Some array processors are capable, in a highly restricted
range of applications, of achieving performance comparable
to that of supercomputers, but these cannot be categorized
as supercomputers because of their lack of general purpose
supercomputer capability across a broad spectrum of
applications.
Therefore these machines are not directly competitive with
supercomputers since these products have substantially lower
performance, much smaller memories, etc. This distinction is
also inherent: the cost of manufacture of a typical
supercomputer is several times the average selling price of
the typical mini-supercomputer.
12
This segment of the computer market is growing very rapidly
and there seems little doubt that some of the participants
will continue to grow, for the time being. While it might be
thought that this growth might erode supercomputer sales,
statistics, market research and our own experiences do not
support this view. It is more likely that the success of
"mini-supercomputers" will foster new applications in
scientific and engineering much as DEC's VAX has. This in
turn will drive a larger demand for supercomputers.

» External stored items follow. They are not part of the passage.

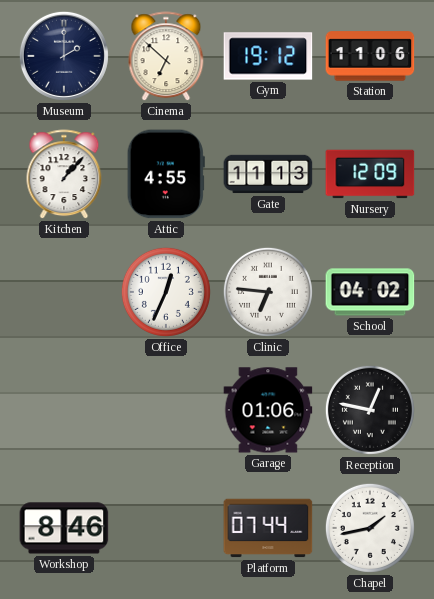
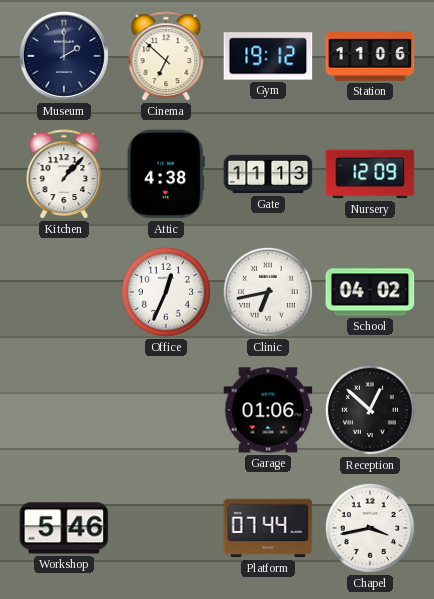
Attic: 4:55 -> 4:38
Clinic: 6:46 -> 6:43
Reception: 12:47 -> 12:52
Workshop: 8:46 -> 5:46
Chapel: 1:43 -> 3:43
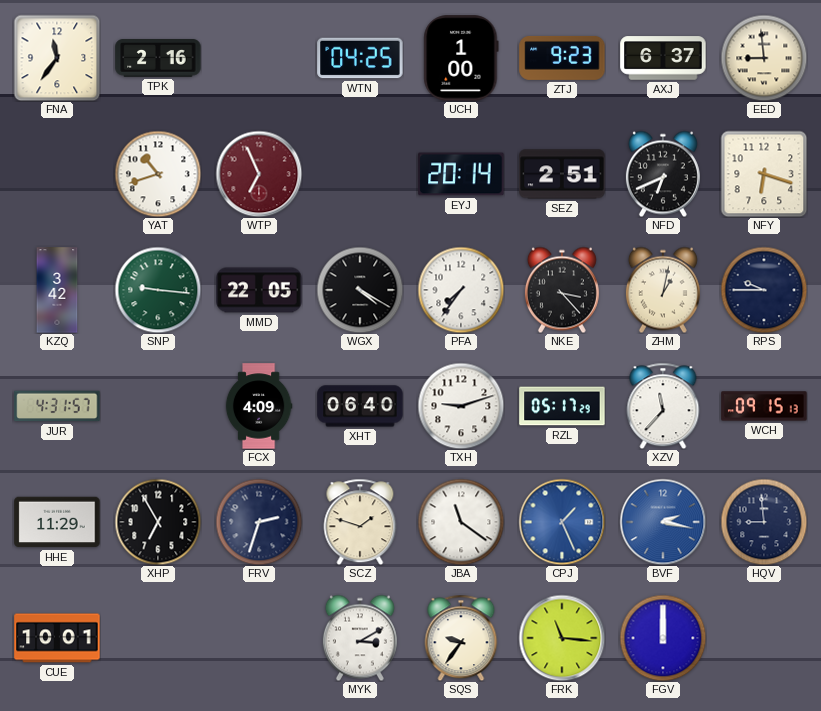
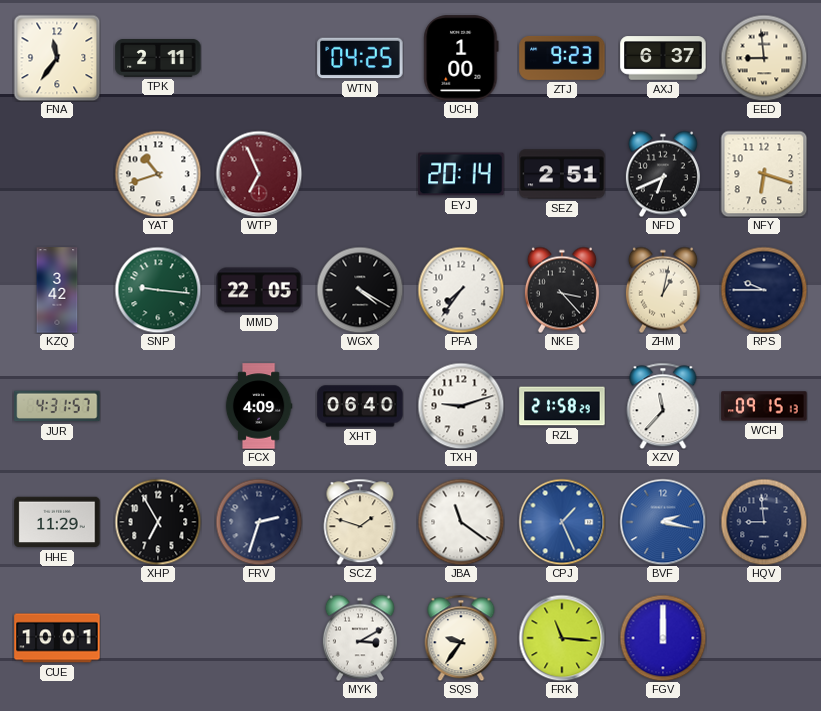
TPK: 2:16 -> 2:11
RZL: 05:17 -> 21:58
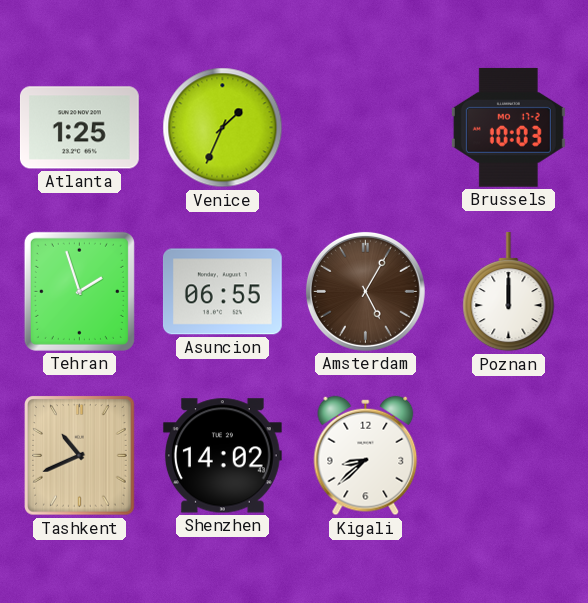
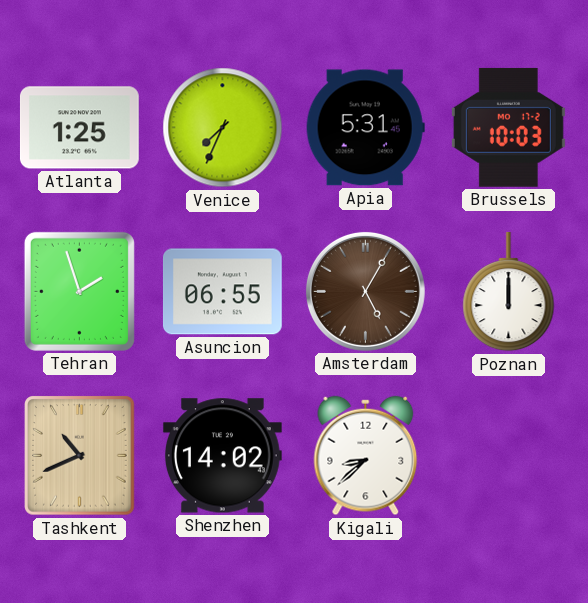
Venice: 1:34 -> 7:34
Apia: none -> 5:31
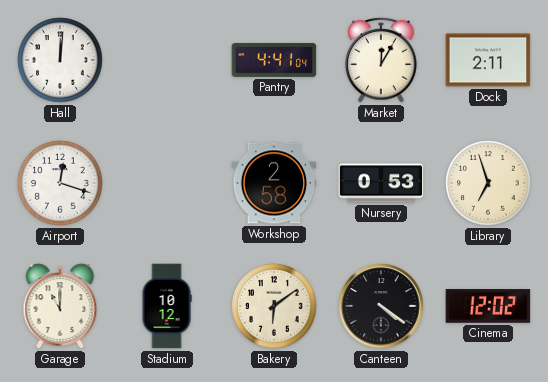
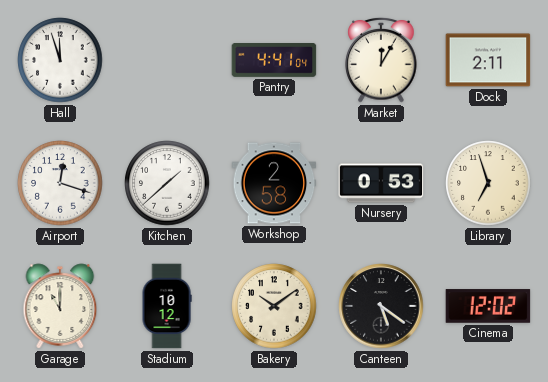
Hall: 12:01 -> 11:57
Kitchen: none -> 1:38
Bakery: 6:09 -> 10:09
Canteen: 4:21 -> 5:21
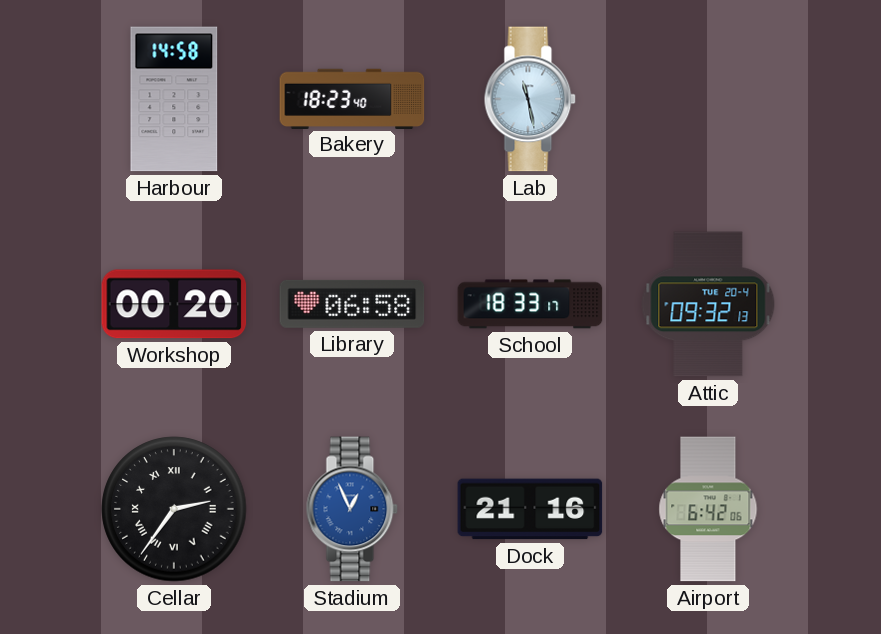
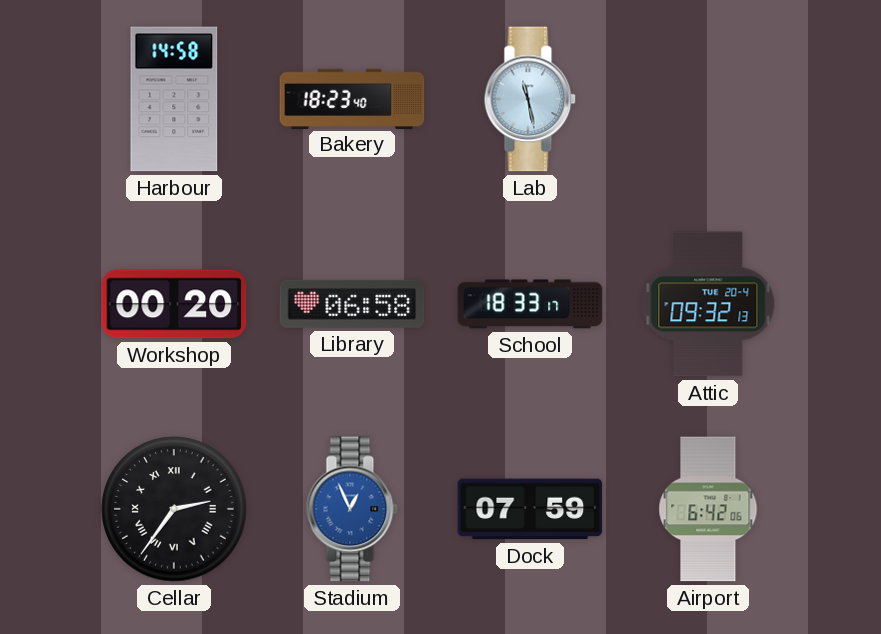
Dock: 21:16 -> 07:59
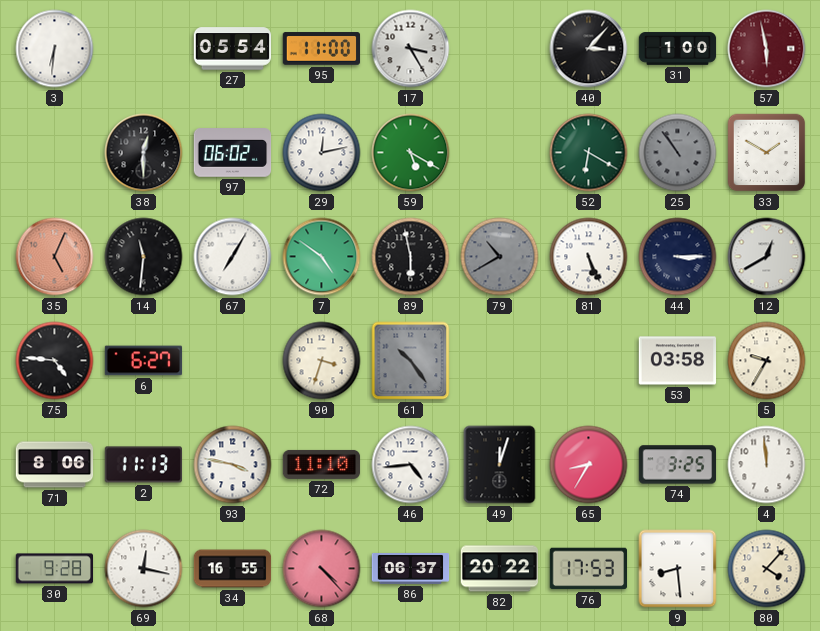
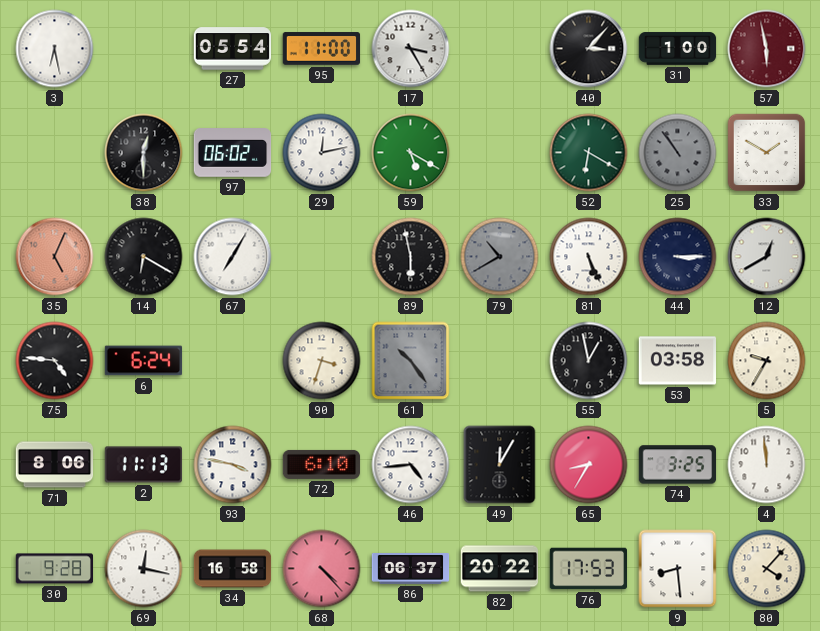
3: 6:31 -> 6:28
14: 11:31 -> 6:20
7: 4:51 -> none
6: 6:27 -> 6:24
55: none -> 12:58
72: 11:10 -> 6:10
49: 12:03 -> 12:05
34: 16:55 -> 16:58
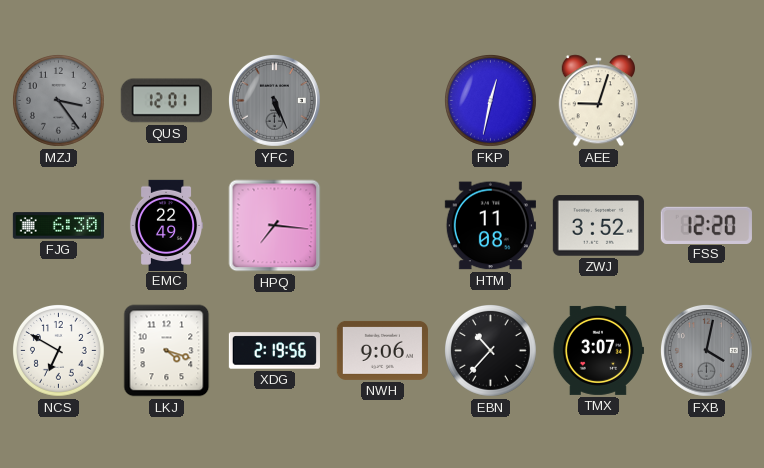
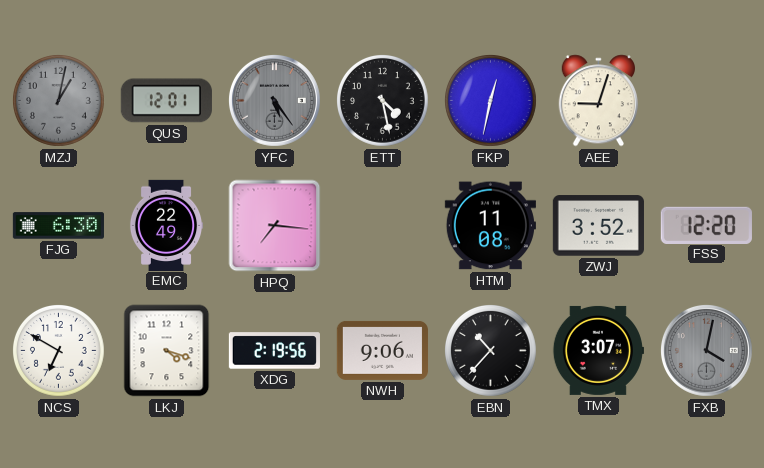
MZJ: 3:24 -> 1:02
YFC: 5:26 -> 5:24
ETT: none -> 4:28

The major strength of this group of competitors is
price/performance advantages over minicomputer and
departmental-level scientific and engineering computing. The
group is actually composed of two distinct sub-groups; those
that offer compatibility with current Supercomputers i.e.
Cray, on either a total Operating System basis or on a
Fortran compiler basis, and those that are incompatible with
Supercomputers and manifest new architectural and software
innovations. Virtually all are supporting the UNIX
Operating System Environment.
The subgroup that offers Supercomputer software
compatibility can exploit the large collection of Scientific
and Engineering Applications Software that has already been
developed and vectorized. Therefore, by insuring
compatibility, applications software development is
minimized for these vendors.
The other subgroup comprising this market are the
non-compatibles. Because of frantic competition not only
with entrenched vendors and others within this segment, the
group is perhaps one of the most innovative. One of the most
promising of these, Alliant, has a very innovative parallel
and vector processor architecture and a Fortran Compiler
that supports both automatic vectorization and automatic
parallelization.
13
Other examples of innovative design include: Intel's iSPC
System based on the Stanford Univ. Cosmic Cube Architecture
(Ncube and FPS are also building variants of this design).
Culler Scientific and Multiflow is offering a system based
on a VLIW (Very long instruction word) design similar to
CDC's Cyberplus system. Elxsi is offering a multi parallel
processing system based on a very fast interprocessor system
bus architecture, and many others are building machines that
utilize hundreds and in some cases thousands of micro
processors.
Both groups offer systems with claimed superior
price/performance in the under $500k scientific/engineering
minicomputer market.
Compared to large-scale general purpose Scientific Systems
the major weakness of most of these systems is system
throughput and robust system software. Most are depending
either on the UNIX market or the Supercomputer applications
software market to fill the software void.
Another major weakness in this group is that most of the
entrants do not have adequate financial resources and
mature, marketing, sales, distribution, services and
corporate management infra-structures to compete massively
in both domestic and international markets against
established major vendors.
The incompatible and esoteric designs will encounter the key
bottlenecks: amount of old software and applications base
that can be converted to use "parallelism".
Existing minicomputer suppliers will have to respond to
price/performance pressure; parallel architecture is not the
only way.
The history of esoteric non-von Neumann architectures is
full of failed attempts at commercialization.
14
Outlook and Conclusion
The market has now has been estimated by many sources to be
in excess of $1 Billion worldwide, and at its current growth
rate may reach $2 Billion in the early 1990 time frame.
1) Architecture
Parallel architecture is generally agreed to be the
next step in higher performance supercomputing. Cray,
ETA, Supercomputers Inc., and other competitors are all
developing parallel supercomputers.
2) Software
A successful entry into the supercomputer market
requires a software system compatible with the existing
user environment, which permits not only new
applications but also protects the users with large
investments in software.
15